I finetune lamma-7b and get my vicuna model. I found that the vicuna model folder is twice the size of original lamma-7b.

Original lamma-7b is about 13G:
drwxrwxr-x 8 ubuntu ubuntu 4096 Jun 11 09:32 .git/
-rw-rw-r-- 1 ubuntu ubuntu 1546 Jun 11 09:31 .gitattributes
-rw-rw-r-- 1 ubuntu ubuntu 177 Jun 11 09:31 README.md
-rw-rw-r-- 1 ubuntu ubuntu 507 Jun 11 09:31 config.json
-rw-rw-r-- 1 ubuntu ubuntu 137 Jun 11 09:31 generation_config.json
-rw-rw-r-- 1 ubuntu ubuntu 9976634558 Jun 11 09:31 pytorch_model-00001-of-00002.bin
-rw-rw-r-- 1 ubuntu ubuntu 3500315539 Jun 11 09:31 pytorch_model-00002-of-00002.bin
-rw-rw-r-- 1 ubuntu ubuntu 26788 Jun 11 09:31 pytorch_model.bin.index.json
-rw-rw-r-- 1 ubuntu ubuntu 411 Jun 11 09:31 special_tokens_map.json
-rw-rw-r-- 1 ubuntu ubuntu 499723 Jun 11 09:31 tokenizer.model
-rw-rw-r-- 1 ubuntu ubuntu 727 Jun 11 09:31 tokenizer_config.json

While the vicuna model is about 28G:

drwxrwxr-x 2 ubuntu ubuntu 4096 Jun 7 04:38 ./
drwxrwxr-x 22 ubuntu ubuntu 4096 Jun 11 10:43 ../
-rw-rw-r-- 1 ubuntu ubuntu 548 May 18 03:31 config.json
-rw-rw-r-- 1 ubuntu ubuntu 132 May 18 03:31 generation_config.json
-rw-rw-r-- 1 ubuntu ubuntu 9877989586 May 18 03:31 pytorch_model-00001-of-00003.bin
-rw-rw-r-- 1 ubuntu ubuntu 9894801014 May 18 03:31 pytorch_model-00002-of-00003.bin
-rw-rw-r-- 1 ubuntu ubuntu 7180990649 May 18 03:31 pytorch_model-00003-of-00003.bin
-rw-rw-r-- 1 ubuntu ubuntu 26788 May 18 03:31 pytorch_model.bin.index.json
-rw-rw-r-- 1 ubuntu ubuntu 435 May 18 03:31 special_tokens_map.json
-rw-rw-r-- 1 ubuntu ubuntu 499723 May 18 03:31 tokenizer.model
-rw-rw-r-- 1 ubuntu ubuntu 727 May 18 03:31 tokenizer_config.json
-rw-rw-r-- 1 ubuntu ubuntu 4830 May 18 03:31 trainer_state.json
-rw-rw-r-- 1 ubuntu ubuntu 3771 May 18 03:31 training_args.bin

Is my situation Correct or Not? Thanks.

Because yours is in float32. It's not a big problem, except it uses more disk space. If you want you can use this script to convert it to float16:

import torch
from transformers import AutoTokenizer, AutoModelForCausalLM
import argparse

parser = argparse.ArgumentParser(description='Convert fp32 model to fp16')
parser.add_argument('model_dir', type=str, help='fp32 model folder')
parser.add_argument('output_dir', type=str, help='fp16 output folder')
parser.add_argument('--device', type=str, default="cuda:0", help='device')
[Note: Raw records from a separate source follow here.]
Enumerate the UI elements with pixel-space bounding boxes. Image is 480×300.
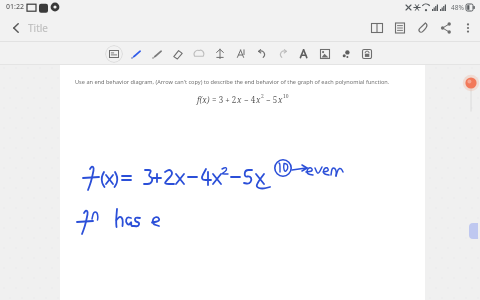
staticText: 48% (451, 3, 464, 12)
staticText: x (256, 94, 261, 105)
button[interactable]: Insert image (317, 46, 333, 62)
button[interactable]: Colour (338, 46, 354, 62)
staticText: x (237, 94, 242, 105)
staticText: = 3 + 2 (210, 94, 237, 105)
button[interactable]: Shapes (212, 46, 228, 62)
staticText: Use an end behavior diagram, (Arrow can'… (75, 78, 390, 86)
button[interactable]: Contents (390, 18, 410, 38)
button[interactable]: Share (436, 18, 456, 38)
button[interactable]: Quick panel (469, 223, 478, 239)
button[interactable]: Text tool (105, 45, 123, 63)
staticText: 01:22 (6, 2, 24, 12)
staticText: x (278, 94, 283, 105)
button[interactable]: Undo (254, 46, 270, 62)
button[interactable]: Text style (296, 46, 312, 62)
staticText: 2 (261, 93, 264, 100)
button[interactable]: Back (4, 17, 26, 39)
button[interactable]: Redo (275, 46, 291, 62)
button[interactable]: Eraser (170, 46, 186, 62)
staticText: − 4 (242, 94, 256, 105)
staticText: Title (28, 21, 48, 35)
button[interactable]: Insert text (233, 46, 249, 62)
button[interactable]: Attach (413, 18, 433, 38)
button[interactable]: More options (459, 19, 477, 37)
staticText: 10 (283, 93, 289, 100)
button[interactable]: Page view (367, 18, 387, 38)
staticText: f(x) (197, 94, 210, 105)
button[interactable]: Lasso select (191, 46, 207, 62)
button[interactable]: Pencil (149, 46, 165, 62)
staticText: − 5 (264, 94, 278, 105)
button[interactable]: Lock (359, 46, 375, 62)
button[interactable]: Pen (128, 46, 144, 62)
args = parser.parse_args()

model_dir =  args.model_dir
output_dir = args.output_dir

model = AutoModelForCausalLM.from_pretrained(
            model_dir,
            torch_dtype=torch.float32,
            low_cpu_mem_usage=True,
            )

model = model.half()

model.save_pretrained(
            output_dir, torch_dtype=torch.float16
            )

Thank you very much!

Trying to quantize this model to 4-bits:

On ubuntu and got killed response after running the command line as follows " python llama.py weights/vicuna-7b-delta-v1.1 c4 --wbits 4 --true-sequential --act-order --groupsize 128 --save llama7b-4bit-128g.pt
Loading checkpoint shards: 0%| | 0/2 [00:00<?, ?it/s]
Killed"
My gpu is RTX A2000 which has 8GB of memory unless I need to reduce the model to 16 bits so it would fit on gpu as it seems to be around 14GB and 32bits
I tried running the 32-16 bit conversion both as gpu and cpu and still got killed by the system.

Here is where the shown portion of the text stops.